11 Replies Latest reply on Dec 19, 2014 1:07 PM by Keith Helfrich

    Why the Long Sankey ?

    Keith Helfrich

      Dear Tableau Community,


      Similar to the way we found it possible (with some creative savvy) to find the INTERSECTION of multi-select quick filter values, I'm back again with a new brain teaser that revolves around the competitive sport of Bocce Ball.  I'm hoping you can help!


      Admittedly, the title of this post should be How the Long Sankey ?  But that name wasn't nearly as catchy as asking "why"


      Please, see the attatched .twbx where I've story-boarded the challenge.  In short, I'm searching for help with how to build Jeffrey Shaffer's Sankey diagrams from a LONG format data source.


      Any & all ideas are welcome.


      Extra points if you can fill in the punchline to the joke that starts: A horse walks into a bar & the bartender asks, "why the long Sankey?"



      Keith Helfrich | LinkedIn

      Keith Helfrich | Twitter

        • 1. Re: Why the Long Sankey ?
          Jeffrey Shaffer

          On "The Challenge" sheet, if you simply remove "Series" and "Rank" from the Row, don't you get what you are looking for?
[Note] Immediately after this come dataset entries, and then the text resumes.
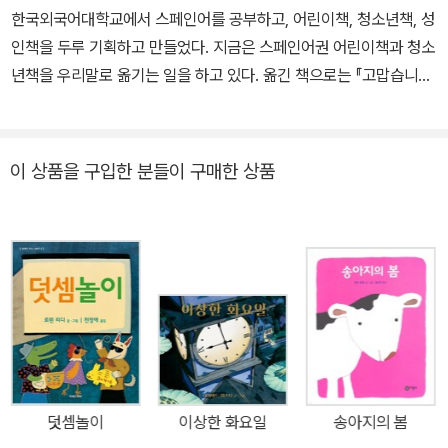
한국외국어대학교에서 스페인어를 공부하고, 어린이책, 청소년책, 성
인책을 두루 기획하고 만들었다. 지금은 스페인어권 어린이책과 청소
년책을 우리말로 옮기는 일을 하고 있다. 옮긴 책으로는 『고맙습니다,
선생님』 『앤서니 브라운의 마술 연필』 등이 있다.
이 상품을 구입한 분들이 구매한 상품
덧셈놀이
이상한 화요일
송아지의 봄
          • 2. Re: Why the Long Sankey ?
            Keith Helfrich

            Hi Jeffrey,


            Yes, indeed I do, sometimes accident is the mother of great design!


            I'd only just put that "The Challenge" sheet together when building the explanation using fake data.  So it wasn't an angle I had explored, really.  It's nice how the measure values / measure names accomplish what I'm searching for.


            Let me try to build the Sankey graphs from there & see how it goes.



            Keith Helfrich | LinkedIn

            Keith Helfrich | Twitter

            • 3. Re: Why the Long Sankey ?
              Keith Helfrich

              So I've accomplished what I was looking for.


              In the updated .twbx, attached, I've done my best to walk thru the steps in a "Solution" story-board.  You'll find on the last page the ability to choose at runtime which two "series" should be use for the comparison via parameters.


              An Observation:


              This is a beautiful example of Joe's emphasis on the need for understand 'The Four Pill Types'. I had been treating [Rank] as a dimension because, in the traditional definition, it is one! But Tableau doesn't care about the traditional definition of Dimension & Measure. In tableau: any field can be either a measure or a dimension (or both!). And you need to use the definition that suits your fancy!



              A Question:


              My "Solution" story might be a bit difficult to follow, but at the bottom of the Empty the ROWS & COLUMNS story point, I've made the curious observation:

                 - after all this effort to "widen" the data, Tableau is still storing it in a TALL format

                 - so, shouldn't there be an easier way to get there, without going thru measure names & back ?


              Something to Keep you Up at Night:


              ... so a horse walks into a bar & the bartender asks ...





              Keith Helfrich | LinkedIn

              Keith Helfrich | Twitter

              • 4. Re: Why the Long Sankey ?
                Olivier CATHERIN

                Here is an exemple of a polygone Sankey Digram based on Jeff's work : https://public.tableausoftware.com/shared/NQM7HZX4S?:display_count=no

                Using polygones makes it much more efficient and responsive.

                • 5. Re: Why the Long Sankey ?
                  Keith Helfrich

                  Thank you, Oliver.  This is quite attractive and also very responsive. 


                  Are you perhaps able to point to a blog post where the polygons approach is described in detail ?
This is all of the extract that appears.